[responsivevoice_button rate=”1″ pitch=”1.2″ volume=”0.8″ voice=”US English Female” buttontext=”Story in Audio”]
A Nixon Deepfake, a ‘Moon Disaster’ Speech and an Information Ecosystem at Risk
What can former U.S. president Richard Nixon possibly teach us about artificial intelligence today and the future of misinformation online? Nothing. The real Nixon died 26 years ago.
But an AI-generated likeness of him shines new light on a quickly evolving technology with sizable implications, both creative and destructive, for our current digital information ecosystem. Starting in 2019, media artists Francesca Panetta and Halsey Burgund at the Massachusetts Institute of Technology teamed up with two AI companies, Canny AI and Respeecher, to create a posthumous deepfake. The synthetic video shows Nixon giving a speech he never intended to deliver—half a century after the subject it addresses.
Here’s the (real) backstory: In July 1969, as the Apollo 11 astronauts glided through space on their trajectory toward the moon, William Safire, then one of Nixon’s speechwriters, wrote “In Event of Moon Disaster” as a contingency. The speech is a beautiful homage to Neil Armstrong and Edwin “Buzz” Aldrin, the two astronauts who descended to the lunar surface—never to return in this version of history. It ends by saying, “For every human being who looks up at the moon in the nights to come will know that there is some corner of another world that is forever mankind.”

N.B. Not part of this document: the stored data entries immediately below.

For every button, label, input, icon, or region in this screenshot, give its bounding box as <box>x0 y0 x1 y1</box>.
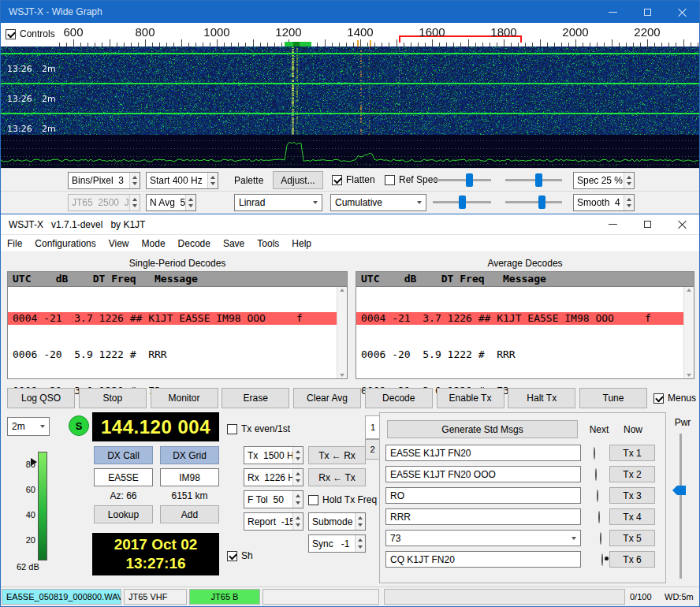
spin-down-icon[interactable] <box>358 546 363 549</box>
frequency-scale[interactable]: Controls 600 800 1000 1200 1400 1600 180… <box>1 23 699 47</box>
dx-grid-button[interactable]: DX Grid <box>160 446 219 464</box>
tab-1[interactable]: 1 <box>365 415 380 439</box>
ref-spec-checkbox-box[interactable] <box>385 175 395 185</box>
spin-up-icon[interactable] <box>188 198 193 201</box>
tx-even-checkbox-box[interactable] <box>227 424 237 434</box>
lookup-button[interactable]: Lookup <box>94 505 153 523</box>
enable-tx-button[interactable]: Enable Tx <box>437 388 505 408</box>
menu-decode[interactable]: Decode <box>172 235 217 252</box>
controls-checkbox[interactable]: Controls <box>6 28 55 39</box>
spin-up-icon[interactable] <box>296 494 300 497</box>
rx-from-tx-button[interactable]: Rx ← Tx <box>308 468 366 486</box>
menu-mode[interactable]: Mode <box>136 235 172 252</box>
monitor-button[interactable]: Monitor <box>151 388 218 408</box>
spinner-arrows[interactable] <box>129 173 140 188</box>
generate-std-msgs-button[interactable]: Generate Std Msgs <box>387 420 578 438</box>
combo-arrow[interactable] <box>35 425 49 428</box>
tx5-now-button[interactable]: Tx 5 <box>609 530 655 546</box>
menu-configurations[interactable]: Configurations <box>28 235 102 252</box>
flatten-checkbox-box[interactable] <box>332 175 342 185</box>
spin-down-icon[interactable] <box>132 182 137 185</box>
spinner-arrows[interactable] <box>624 195 634 210</box>
smooth-spinner[interactable]: Smooth 4 <box>573 194 635 211</box>
wide-graph-titlebar[interactable]: WSJT-X - Wide Graph <box>1 1 699 23</box>
tx4-next-radio[interactable] <box>598 511 600 523</box>
spin-down-icon[interactable] <box>296 457 300 460</box>
spin-down-icon[interactable] <box>627 182 631 185</box>
rx-freq-spinner[interactable]: Rx 1226 Hz <box>244 468 303 486</box>
decode-button[interactable]: Decode <box>365 388 433 408</box>
tx3-message-field[interactable]: RO <box>385 487 581 504</box>
spin-down-icon[interactable] <box>210 182 215 185</box>
spin-down-icon[interactable] <box>358 523 363 527</box>
scrollbar[interactable] <box>337 287 347 378</box>
hold-tx-freq-checkbox-box[interactable] <box>308 495 318 505</box>
dx-call-field[interactable]: EA5SE <box>94 468 153 486</box>
tx4-now-button[interactable]: Tx 4 <box>609 508 655 525</box>
waterfall-zero-slider[interactable] <box>505 173 562 188</box>
menus-checkbox[interactable]: Menus <box>653 393 696 404</box>
tx6-next-radio[interactable] <box>601 553 603 566</box>
spinner-arrows[interactable] <box>292 469 303 486</box>
slider-track[interactable] <box>505 201 562 203</box>
spinner-arrows[interactable] <box>292 513 303 530</box>
sh-checkbox-box[interactable] <box>227 551 237 561</box>
spin-up-icon[interactable] <box>296 472 300 475</box>
slider-track[interactable] <box>433 179 491 181</box>
adjust-button[interactable]: Adjust... <box>273 171 323 189</box>
tx-from-rx-button[interactable]: Tx ← Rx <box>308 446 366 464</box>
decode-row[interactable]: 0004 -21 3.7 1226 ## K1JT EA5SE IM98 OOO… <box>8 312 337 325</box>
spectrum-zero-slider[interactable] <box>505 195 562 210</box>
spin-up-icon[interactable] <box>132 176 137 179</box>
scroll-up-icon[interactable] <box>340 289 344 292</box>
spec-percent-spinner[interactable]: Spec 25 % <box>573 172 635 189</box>
slider-thumb[interactable] <box>538 196 545 209</box>
band-select[interactable]: 2m <box>7 417 50 436</box>
slider-thumb[interactable] <box>459 196 466 209</box>
scroll-down-icon[interactable] <box>340 374 344 377</box>
decode-list[interactable]: 0004 -21 3.7 1226 ## K1JT EA5SE IM98 OOO… <box>356 287 683 378</box>
menu-tools[interactable]: Tools <box>251 235 285 252</box>
decode-list[interactable]: 0004 -21 3.7 1226 ## K1JT EA5SE IM98 OOO… <box>8 287 337 378</box>
menu-help[interactable]: Help <box>285 235 318 252</box>
tx6-message-field[interactable]: CQ K1JT FN20 <box>385 551 581 568</box>
tx1-next-radio[interactable] <box>594 447 595 460</box>
maximize-button[interactable] <box>630 214 665 234</box>
tx5-message-combo[interactable]: 73 <box>385 530 581 546</box>
spinner-arrows[interactable] <box>292 447 303 464</box>
tx2-message-field[interactable]: EA5SE K1JT FN20 OOO <box>385 466 581 482</box>
spectrum-type-select[interactable]: Cumulative <box>330 194 426 211</box>
tx-even-checkbox[interactable]: Tx even/1st <box>227 423 290 434</box>
ref-spec-checkbox[interactable]: Ref Spec <box>385 174 438 185</box>
tx2-next-radio[interactable] <box>595 468 597 481</box>
spin-down-icon[interactable] <box>296 479 300 482</box>
maximize-button[interactable] <box>630 1 665 23</box>
combo-arrow[interactable] <box>308 201 322 204</box>
scroll-down-icon[interactable] <box>687 374 691 377</box>
pwr-slider-track[interactable] <box>680 434 682 579</box>
spectrum-gain-slider[interactable] <box>433 195 491 210</box>
combo-arrow[interactable] <box>412 201 426 204</box>
tx3-next-radio[interactable] <box>597 490 598 502</box>
flatten-checkbox[interactable]: Flatten <box>332 174 375 185</box>
log-qso-button[interactable]: Log QSO <box>7 388 75 408</box>
erase-button[interactable]: Erase <box>222 388 289 408</box>
decode-row[interactable]: 0006 -20 5.9 1222 # RRR <box>8 348 337 361</box>
spin-up-icon[interactable] <box>296 516 300 519</box>
waterfall-gain-slider[interactable] <box>433 173 491 188</box>
spin-down-icon[interactable] <box>627 204 631 207</box>
tx2-now-button[interactable]: Tx 2 <box>609 466 655 482</box>
tx5-next-radio[interactable] <box>600 532 601 545</box>
pwr-slider-thumb[interactable] <box>672 486 686 495</box>
spin-up-icon[interactable] <box>358 516 363 519</box>
menus-checkbox-box[interactable] <box>653 393 664 404</box>
spinner-arrows[interactable] <box>355 513 365 530</box>
sync-spinner[interactable]: Sync -1 <box>308 534 366 553</box>
scrollbar[interactable] <box>683 287 694 378</box>
bins-per-pixel-spinner[interactable]: Bins/Pixel 3 <box>68 172 140 189</box>
spinner-arrows[interactable] <box>185 195 195 210</box>
spin-down-icon[interactable] <box>188 204 193 207</box>
tx1-message-field[interactable]: EA5SE K1JT FN20 <box>385 445 581 461</box>
spin-up-icon[interactable] <box>296 450 300 453</box>
palette-select[interactable]: Linrad <box>234 194 322 211</box>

The full deepfake speech can be viewed at https://moondisaster.org.
“Deepfakes” are a class of AI-generated synthetic media. If you have seen one on the Internet before, it was likely an example of the “face-swap” variety. The term itself, a portmanteau of “deep learning” and “fake,” has a horrific origin story involving a Reddit account with that name posting celebrity-face-swap pornography. And the problem remains: a 2019 report found that “non-consensual deepfake pornography … accounted for 96 [percent] of the total deepfake videos online.”
Beyond this illegal and harmful use of face swapping, there are various other kinds of AI-based synthesized media. Deep learning has also been adapted to create audio fakes, lip syncing, and whole-head and whole-body puppetry. Many of these techniques purely exist as basic research, though AI-synthesized media is quickly evolving commercial uses—including for Hollywood productions and even cancer patients who have lost their ability to speak.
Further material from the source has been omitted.